Re: [RFC PATCH 1/4] mm/mempolicy: Expose policy_nodemask() in include/linux/mempolicy.h

From: David Hildenbrand
Date: Mon Jun 16 2025 - 05:47:29 EST


On 13.06.25 18:33, Bijan Tabatabai wrote:
On Fri, Jun 13, 2025 at 8:45 AM David Hildenbrand <david@xxxxxxxxxx> wrote:

On 12.06.25 20:13, Bijan Tabatabai wrote:
From: Bijan Tabatabai <bijantabatab@xxxxxxxxxx>

This patch is to allow DAMON to call policy_nodemask() so it can
determine where to place a page for interleaving.

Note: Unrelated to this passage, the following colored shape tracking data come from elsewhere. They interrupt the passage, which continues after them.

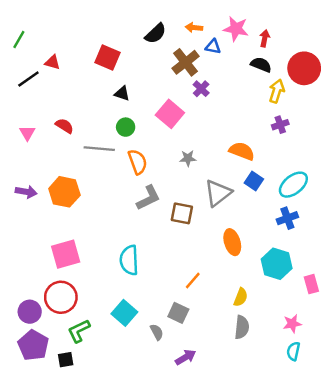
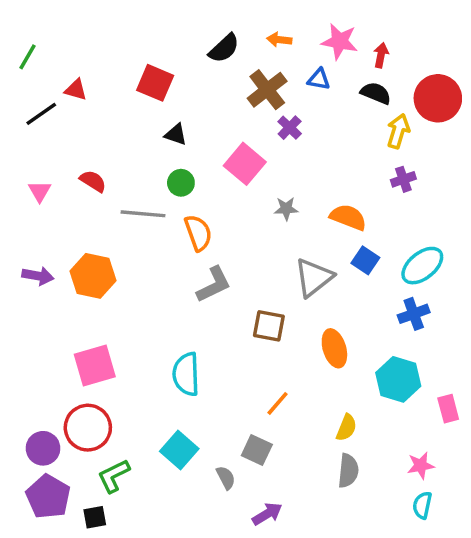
blue triangle: (213, 47) -> (319, 79), moved
gray star: (188, 158) -> (286, 209), moved
brown square: (182, 213) -> (269, 326), moved

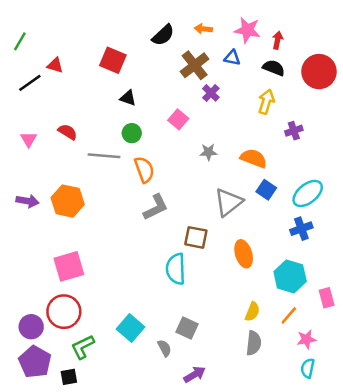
yellow arrow: (398, 131) -> (266, 102), moved
pink square: (245, 164) -> (178, 119), size x0.7
cyan semicircle: (186, 374) -> (176, 269), moved
orange line: (278, 403) -> (289, 315), moved

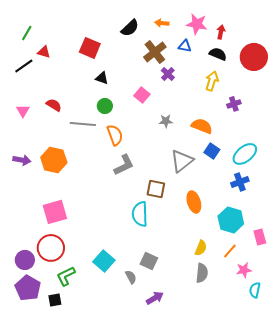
green line: (20, 41) -> (27, 33), moved
cyan semicircle: (308, 368) -> (255, 290), moved

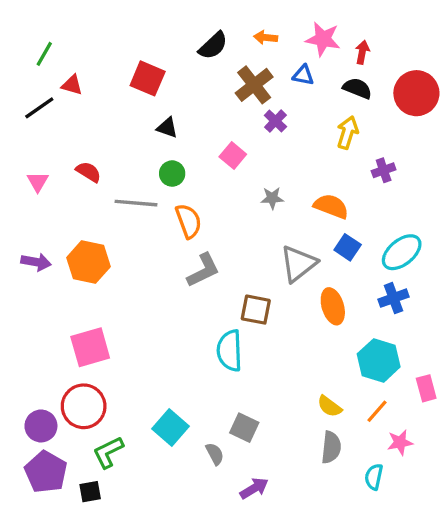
orange ellipse: (194, 202) -> (333, 306), moved
yellow semicircle: (201, 248) -> (330, 406), turned 105
cyan semicircle: (255, 290) -> (374, 477), moved

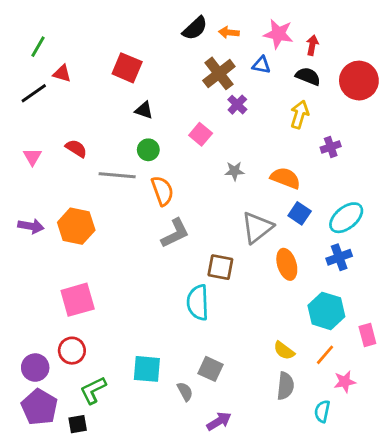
black semicircle: (213, 46) -> (195, 28), moved
red circle: (84, 406) -> (72, 351), size x0.7
cyan square: (170, 428) -> (147, 369), turned -36

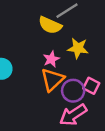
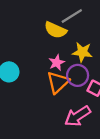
purple circle: (73, 91) -> (78, 75), moved

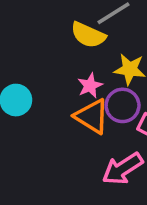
orange triangle: (58, 82) -> (92, 116), turned -45

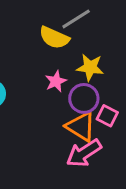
orange triangle: (92, 116) -> (81, 127), moved

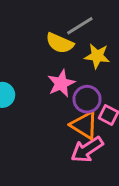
yellow star: (90, 67) -> (97, 56), moved
pink star: (56, 81) -> (61, 83), size x1.4

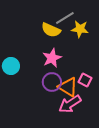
yellow star: (97, 56) -> (80, 29), moved
purple circle: (87, 99) -> (52, 82), moved

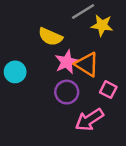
yellow semicircle: (51, 30) -> (50, 37), moved
orange triangle: (68, 87) -> (87, 64), moved

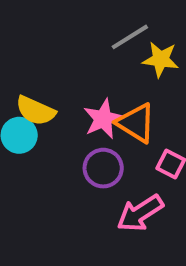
yellow semicircle: (50, 37) -> (36, 111), moved

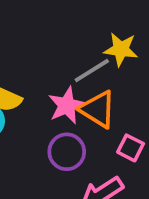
gray line: (130, 37) -> (92, 71), moved

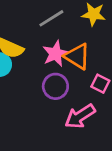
gray line: (92, 71) -> (51, 18), moved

Signed-off-by: Bijan Tabatabai <bijantabatab@xxxxxxxxxx>
---
include/linux/mempolicy.h | 9 +++++++++
mm/mempolicy.c | 4 +---
2 files changed, 10 insertions(+), 3 deletions(-)

diff --git a/include/linux/mempolicy.h b/include/linux/mempolicy.h
index 0fe96f3ab3ef..e96bf493ff7a 100644
--- a/include/linux/mempolicy.h
+++ b/include/linux/mempolicy.h
@@ -133,6 +133,8 @@ struct mempolicy *__get_vma_policy(struct vm_area_struct *vma,
struct mempolicy *get_vma_policy(struct vm_area_struct *vma,
unsigned long addr, int order, pgoff_t *ilx);
bool vma_policy_mof(struct vm_area_struct *vma);
+nodemask_t *policy_nodemask(gfp_t gfp, struct mempolicy *pol,
+ pgoff_t ilx, int *nid);

extern void numa_default_policy(void);
extern void numa_policy_init(void);
@@ -232,6 +234,13 @@ static inline struct mempolicy *get_vma_policy(struct vm_area_struct *vma,
return NULL;
}

+static inline nodemask_t *policy_nodemask(gfp_t gfp, struct mempolicy *pol,
+ pgoff_t ilx, int *nid)
+{
+ *nid = NUMA_NO_NODE;
+ return NULL;
+}
+
static inline int
vma_dup_policy(struct vm_area_struct *src, struct vm_area_struct *dst)
{
diff --git a/mm/mempolicy.c b/mm/mempolicy.c
index 3b1dfd08338b..54f539497e20 100644
--- a/mm/mempolicy.c
+++ b/mm/mempolicy.c
@@ -596,8 +596,6 @@ static const struct mempolicy_operations mpol_ops[MPOL_MAX] = {

static bool migrate_folio_add(struct folio *folio, struct list_head *foliolist,
unsigned long flags);
-static nodemask_t *policy_nodemask(gfp_t gfp, struct mempolicy *pol,
- pgoff_t ilx, int *nid);

static bool strictly_unmovable(unsigned long flags)
{
@@ -2195,7 +2193,7 @@ static unsigned int interleave_nid(struct mempolicy *pol, pgoff_t ilx)
* Return a nodemask representing a mempolicy for filtering nodes for
* page allocation, together with preferred node id (or the input node id).
*/
-static nodemask_t *policy_nodemask(gfp_t gfp, struct mempolicy *pol,
+nodemask_t *policy_nodemask(gfp_t gfp, struct mempolicy *pol,
pgoff_t ilx, int *nid)
{
nodemask_t *nodemask = NULL;

You actually only care about the nid for your use case.

Maybe we should add

get_vma_policy_node() that internally does a get_vma_policy() to then
give you only the node back.

If get_vma_policy() is not the right thing (see my reply to patch #2),
of course a get_task_policy_node() could be added.

--
Cheers,

David / dhildenb

Hi David,

Hi,


I did not use get_vma_policy or mpol_misplaced, which I believe is the
closest function that exists for what I want in this patch, because
those functions

I think what you mean is, that you are performing an rmap walk. But there, you do have a VMA + MM available (stable).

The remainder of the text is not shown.